La lumière artificielle du matin vient troublé les rêves des amis de l'étage. La musique insipide et commerciale est crachée par les poumons des baffles et les gens en costume déboulent. Tenue rouge achat terne attitude " le client reluque mais trouvera sa femme plus sexy quoiqu'il arrive ! Compris? Z'avez interêt !" Et puis ce pervers qu'on a déjà vu plusieurs fois dans le magasin. Une tenue rouge moins terne et une barbe blanche. Il porte un bonnet à pompom genre Oldies et un ventre artificiel pour faire bon père de famille.
Aujourd'hui il s'approche de l'étage et s'installe sur une chaise. Il sue jusqu'aux narines de Molly mais elle ne dit rien. Parfois le silence peut vous sauver, sauf quand Steve vous dit qu'il vous aime mais c'est une autre histoire. L'homme baptisé par Joe Red Shot, sort un verre en plastique de sa poche et y déverse une giclée d'eau minérale, il la boit d'un rôt de satisfaction et s'essuye sous la fausse barbe d'un mouvement maladroit.
Un gosse arrive et Red Shot remet sa barbe et transforme sa voix "fatiguée fest Noz" en "Chaleur client tendance". Le gosse veut de l'action et le père ronge ses ongles d'ennui, la mère elle drague un costume mâle plus loin. Red Shot lui vante les mérites des armes "Techion contre Mars" et lui dénote la puissance du feu de l'engin tout en souriant au père et en lui demandant perversement s'il a été aussi sage que le gamin. Une poignée de main et un sourire crispé et le père embarque le bambin plus loin.

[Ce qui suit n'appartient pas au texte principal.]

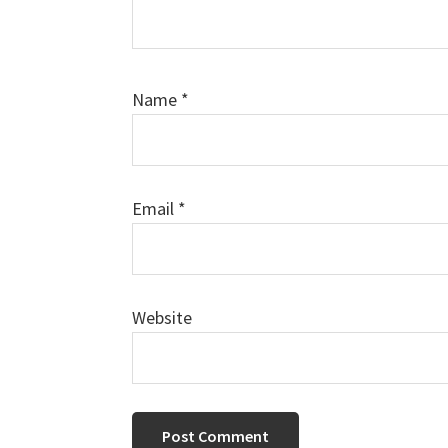
Name
*
Email
*
Website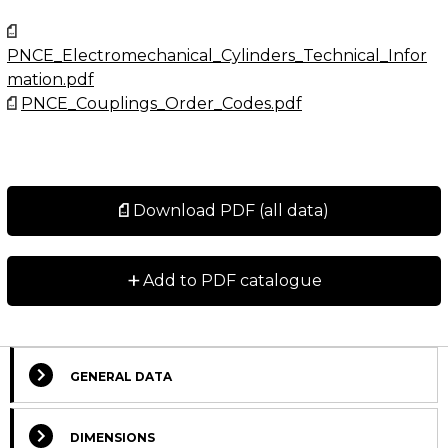
PNCE_Electromechanical_Cylinders_Technical_Infor
mation.pdf
PNCE_Couplings_Order_Codes.pdf
Download PDF (all data)
+
Add to PDF catalogue
GENERAL DATA
Select Columns
DIMENSIONS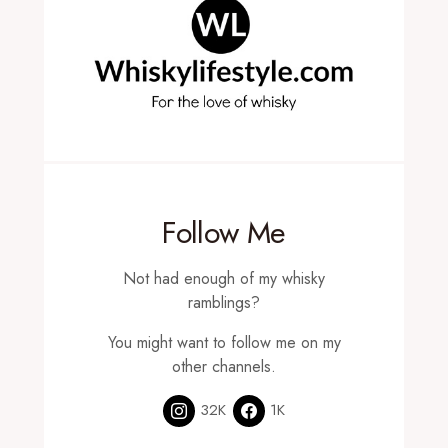
Follow Me
Not had enough of my whisky
ramblings?
You might want to follow me on my
other channels.
32K
1K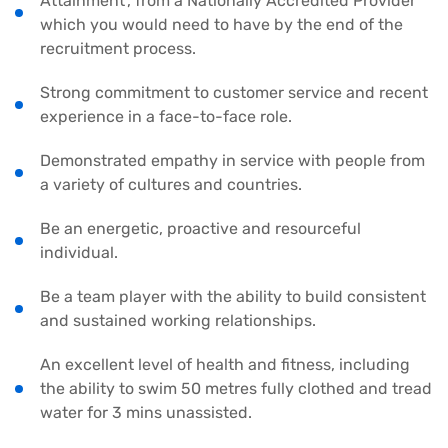
Attainment’, from a Nationally Accredited Provider
which you would need to have by the end of the
recruitment process.
Strong commitment to customer service and recent
experience in a face-to-face role.
Demonstrated empathy in service with people from
a variety of cultures and countries.
Be an energetic, proactive and resourceful
individual.
Be a team player with the ability to build consistent
and sustained working relationships.
An excellent level of health and fitness, including
the ability to swim 50 metres fully clothed and tread
water for 3 mins unassisted.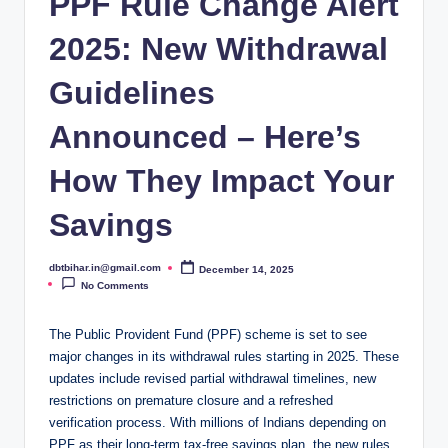
PPF Rule Change Alert
2025: New Withdrawal
Guidelines
Announced – Here’s
How They Impact Your
Savings
dbtbihar.in@gmail.com
December 14, 2025
Posted
by
No Comments
The Public Provident Fund (PPF) scheme is set to see
major changes in its withdrawal rules starting in 2025. These
updates include revised partial withdrawal timelines, new
restrictions on premature closure and a refreshed
verification process. With millions of Indians depending on
PPF as their long-term tax-free savings plan, the new rules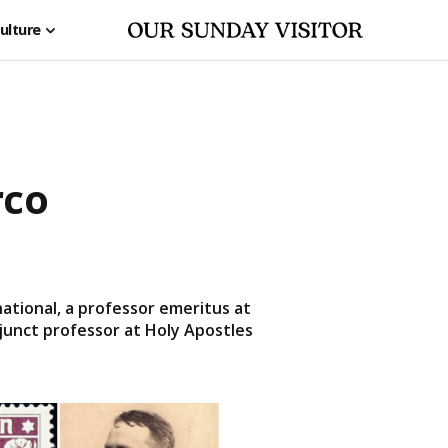
ulture
rco
ational, a professor emeritus at
djunct professor at Holy Apostles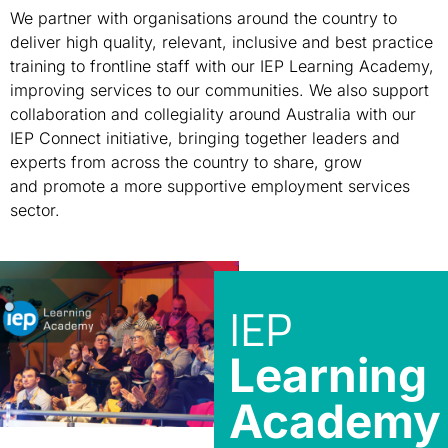
We partner with
organisations
around the country to
deliver high quality, relevant
,
inclusive
and best practice
training to frontline staff
with our IEP Learning Academy
,
improving services to our communities
. We also support
collaboration and collegiality
around Australia with our
IEP Connect
initiative
, bringing together leaders and
experts from across the country to share, grow
and
promote a more supportive employment services
sector.
IEP
Learning
Academy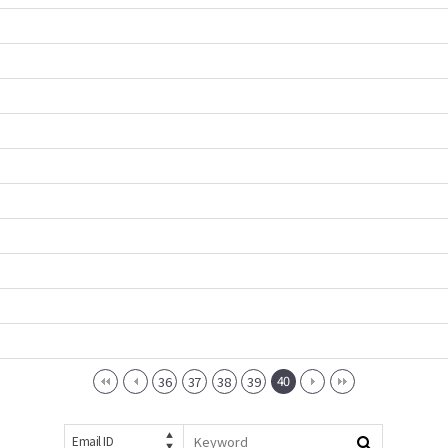
40
36
37
38
39
Email ID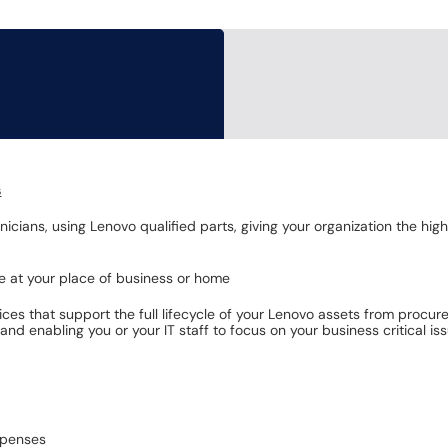
s
icians, using Lenovo qualified parts, giving your organization the hi
te at your place of business or home
ces that support the full lifecycle of your Lenovo assets from procur
nd enabling you or your IT staff to focus on your business critical iss
xpenses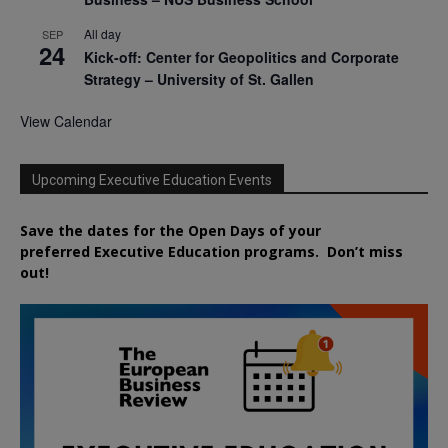
All day
SEP
24
Kick-off: Center for Geopolitics and Corporate
Strategy – University of St. Gallen
View Calendar
Upcoming Executive Education Events
Save the dates for the Open Days of your
preferred
Executive
Education
programs. Don’t miss
out!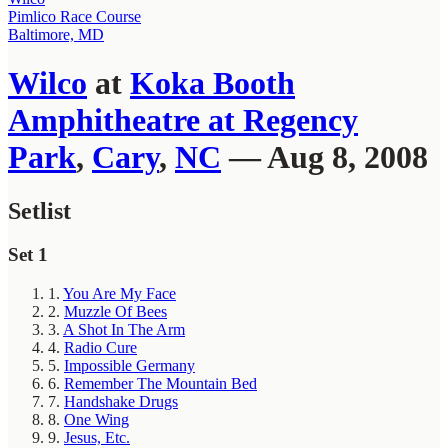
Pimlico Race Course
Baltimore, MD
Wilco
at
Koka Booth
Amphitheatre at Regency
Park
,
Cary
,
NC
— Aug 8, 2008
Setlist
Set 1
1.
You Are My Face
2.
Muzzle Of Bees
3.
A Shot In The Arm
4.
Radio Cure
5.
Impossible Germany
6.
Remember The Mountain Bed
7.
Handshake Drugs
8.
One Wing
9.
Jesus, Etc.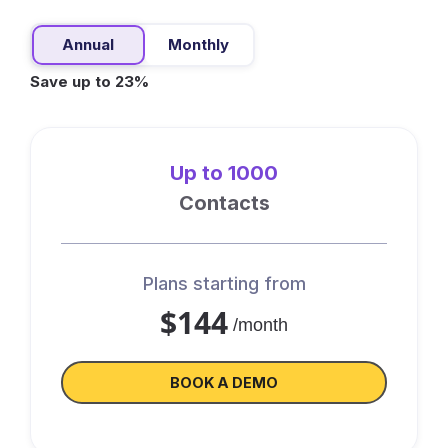
Annual
Monthly
Save up to 23%
Up to 1000
Contacts
Plans starting from
$144
/month
BOOK A DEMO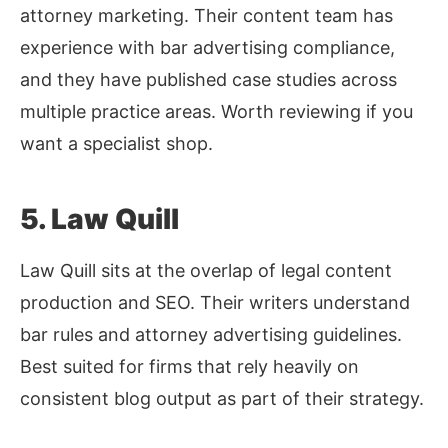
attorney marketing. Their content team has
experience with bar advertising compliance,
and they have published case studies across
multiple practice areas. Worth reviewing if you
want a specialist shop.
5. Law Quill
Law Quill sits at the overlap of legal content
production and SEO. Their writers understand
bar rules and attorney advertising guidelines.
Best suited for firms that rely heavily on
consistent blog output as part of their strategy.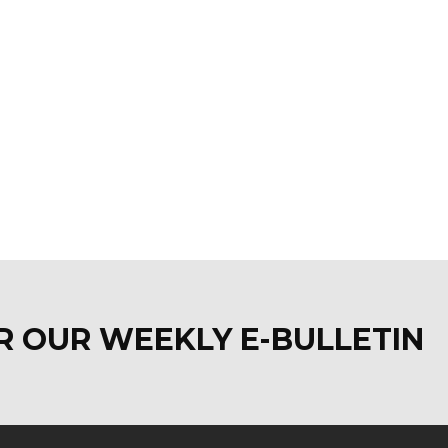
OR OUR WEEKLY E-BULLETI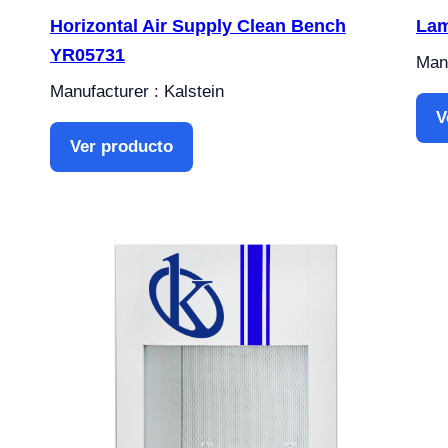
Horizontal Air Supply Clean Bench
Lam
YR05731
Manu
Manufacturer : Kalstein
V
Ver producto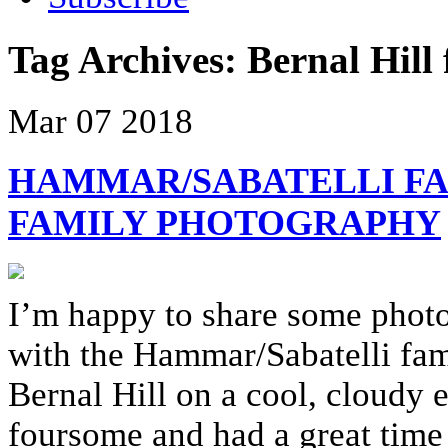
Tag Archives:
Bernal Hill
Mar
07
2018
HAMMAR/SABATELLI FA
FAMILY PHOTOGRAPHY
I’m happy to share some phot
with the Hammar/Sabatelli fami
Bernal Hill on a cool, cloudy 
foursome and had a great time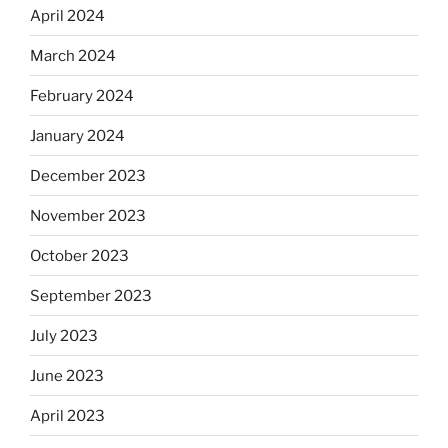
April 2024
March 2024
February 2024
January 2024
December 2023
November 2023
October 2023
September 2023
July 2023
June 2023
April 2023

La journée défile comme un vieux chewing-gum qui s'étire sans arriver à sa fin. Red Shot pousse des "Ho ! Ho! Ho!" et il conseille tout quidam confondu. Et puis enfin le soir arrive et les collégiennes sur les écrans se figent pour rappeler que dans une demi heure fermeture et merci de presser un peu et joyeux Noël ! Et la gamine approche. Elle est du genre 13 ans mais âme d'enfant. Des yeux bleux à faire rougire un ange et un petit top à faire frémir un putain d'incube. Les anges ont un sex baby ! Elle se tourne vers Red Shot et lui demande conseil. Elle aimerait une nouvelle amie...
Molly ouvre les yeux et Flash ! Elle sent son rôle ! Elle peut être son amie à elle ! Elle se coiffe d'une main et réajuste son string pour mieux le cacher, elle ne voudrait pas éffaroucher la gamine. Teddy fait du bruit pour aider Molly et le vieux Joe tente un tir de semonce. La gamine se tourne vers Molly et lui adresse un sourire aimant. C'est fait ! Molly vient de foutre à la poubelle Stacy la blonde, Molly était enfin quelqu'un !
Red Shot prend alors Stacy par la taille et attire l'attention de la gamine. Il lui montre les sous-vêtements sous le regard horrifié de l'étage et interessé de la gamine.
"Quelle pute cette Stacy ! Elle se laisse déshabillée comme ça en souriant ! Juste bonne à se faire baiser dans les wc merde..." Molly la voix cassée pense à replonger dans la colle pour oublier.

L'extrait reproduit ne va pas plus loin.